How to complete this task —
Beneath this instruction is a block of data; output from it exactly the lines that run from the one containing "Vesper: She" through the one containing "the lightning.", inclusive.

Material supplied —
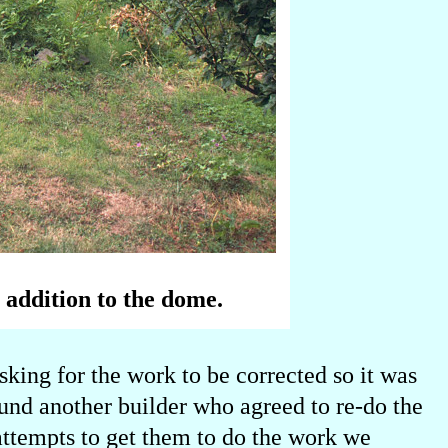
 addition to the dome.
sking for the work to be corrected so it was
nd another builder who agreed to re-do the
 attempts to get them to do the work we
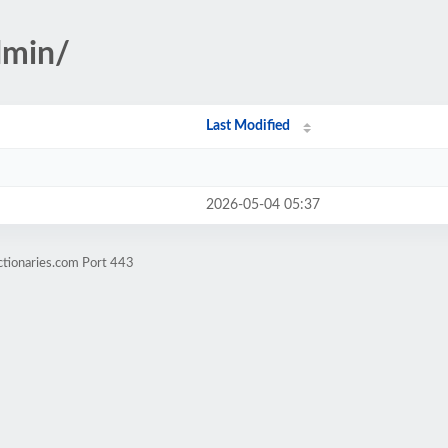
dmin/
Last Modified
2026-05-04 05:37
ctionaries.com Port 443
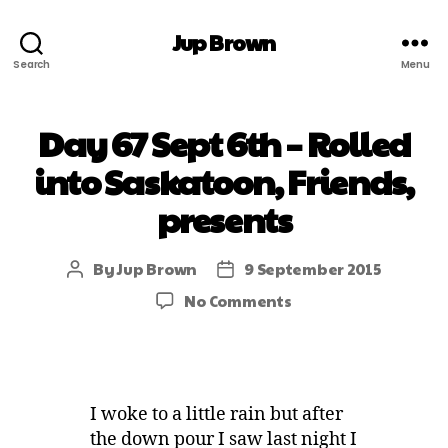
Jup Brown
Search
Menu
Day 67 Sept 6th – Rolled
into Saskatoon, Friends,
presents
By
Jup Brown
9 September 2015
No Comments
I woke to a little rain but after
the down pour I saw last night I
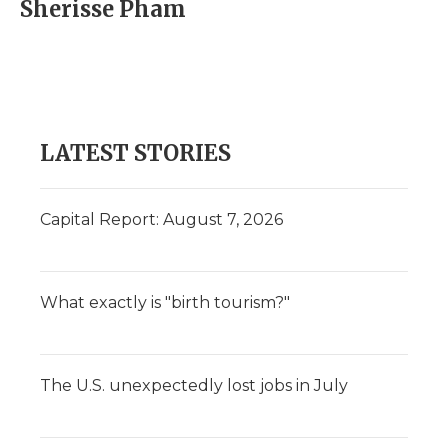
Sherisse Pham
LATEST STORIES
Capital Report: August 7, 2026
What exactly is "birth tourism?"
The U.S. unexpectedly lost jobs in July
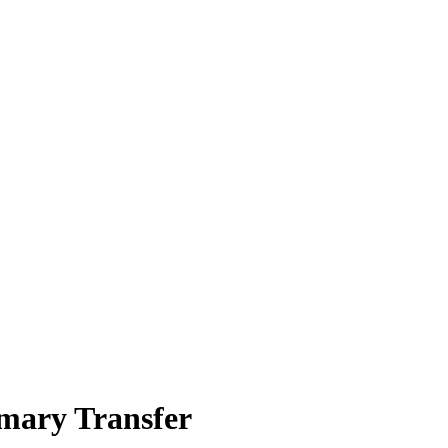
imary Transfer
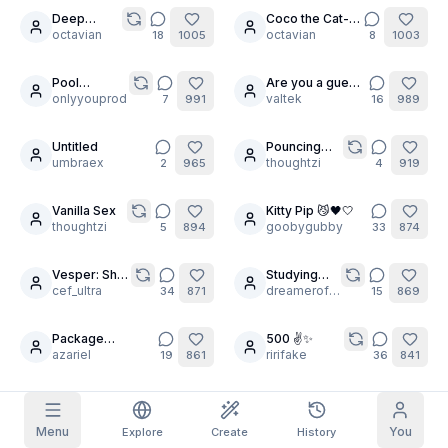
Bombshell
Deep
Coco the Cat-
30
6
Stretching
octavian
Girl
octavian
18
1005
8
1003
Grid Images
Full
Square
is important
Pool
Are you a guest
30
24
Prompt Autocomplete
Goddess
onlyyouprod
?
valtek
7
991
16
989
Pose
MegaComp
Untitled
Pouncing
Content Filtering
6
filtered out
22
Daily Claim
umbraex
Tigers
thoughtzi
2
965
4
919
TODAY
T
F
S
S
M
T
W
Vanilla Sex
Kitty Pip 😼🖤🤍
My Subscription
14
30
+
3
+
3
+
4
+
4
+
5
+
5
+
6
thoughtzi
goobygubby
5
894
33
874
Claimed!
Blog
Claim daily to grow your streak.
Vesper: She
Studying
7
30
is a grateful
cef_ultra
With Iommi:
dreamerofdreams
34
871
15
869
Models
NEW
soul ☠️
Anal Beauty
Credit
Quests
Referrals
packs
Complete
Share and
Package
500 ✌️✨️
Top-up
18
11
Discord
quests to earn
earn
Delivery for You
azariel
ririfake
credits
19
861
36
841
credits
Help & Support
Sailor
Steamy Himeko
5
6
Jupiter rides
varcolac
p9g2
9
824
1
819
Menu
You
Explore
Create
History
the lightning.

==

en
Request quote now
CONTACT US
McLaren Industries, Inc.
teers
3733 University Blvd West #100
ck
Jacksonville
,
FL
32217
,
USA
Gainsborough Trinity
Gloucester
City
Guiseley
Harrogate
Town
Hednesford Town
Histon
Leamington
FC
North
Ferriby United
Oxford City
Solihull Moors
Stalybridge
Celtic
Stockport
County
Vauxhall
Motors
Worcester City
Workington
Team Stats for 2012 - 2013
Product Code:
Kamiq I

--

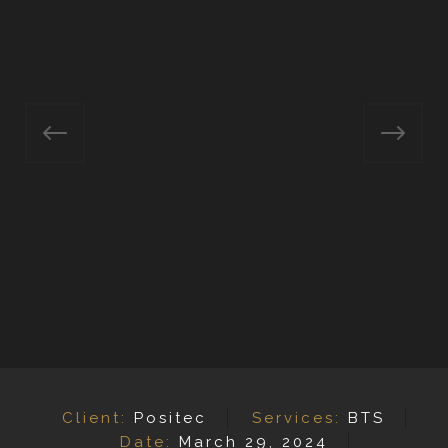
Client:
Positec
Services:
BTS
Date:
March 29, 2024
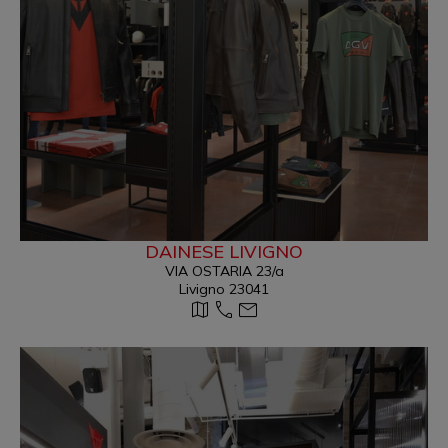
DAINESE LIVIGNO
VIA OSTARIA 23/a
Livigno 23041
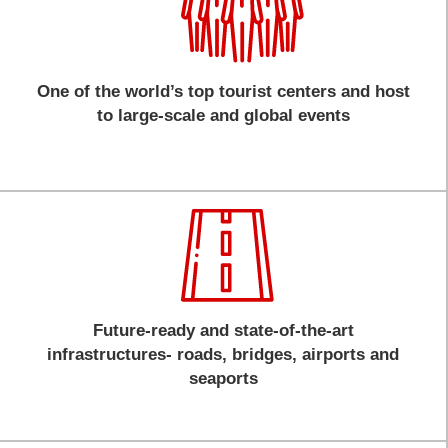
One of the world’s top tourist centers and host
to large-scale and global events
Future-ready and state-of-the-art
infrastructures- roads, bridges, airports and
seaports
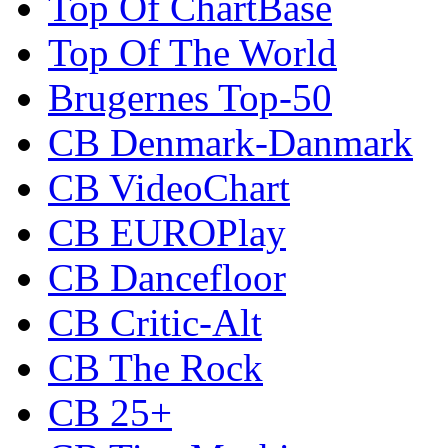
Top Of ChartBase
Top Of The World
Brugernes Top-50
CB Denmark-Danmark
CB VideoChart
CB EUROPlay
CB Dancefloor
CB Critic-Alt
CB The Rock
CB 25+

Response to the exercise —
Vesper: She
Studying
7
30
is a grateful
cef_ultra
With Iommi:
dreamerofdreams
34
871
15
869
Models
NEW
soul ☠️
Anal Beauty
Credit
Quests
Referrals
packs
Complete
Share and
Package
500 ✌️✨️
Top-up
18
11
Discord
quests to earn
earn
Delivery for You
azariel
ririfake
credits
19
861
36
841
credits
Help & Support
Sailor
Steamy Himeko
5
6
Jupiter rides
varcolac
p9g2
9
824
1
819
Menu
You
Explore
Create
History
the lightning.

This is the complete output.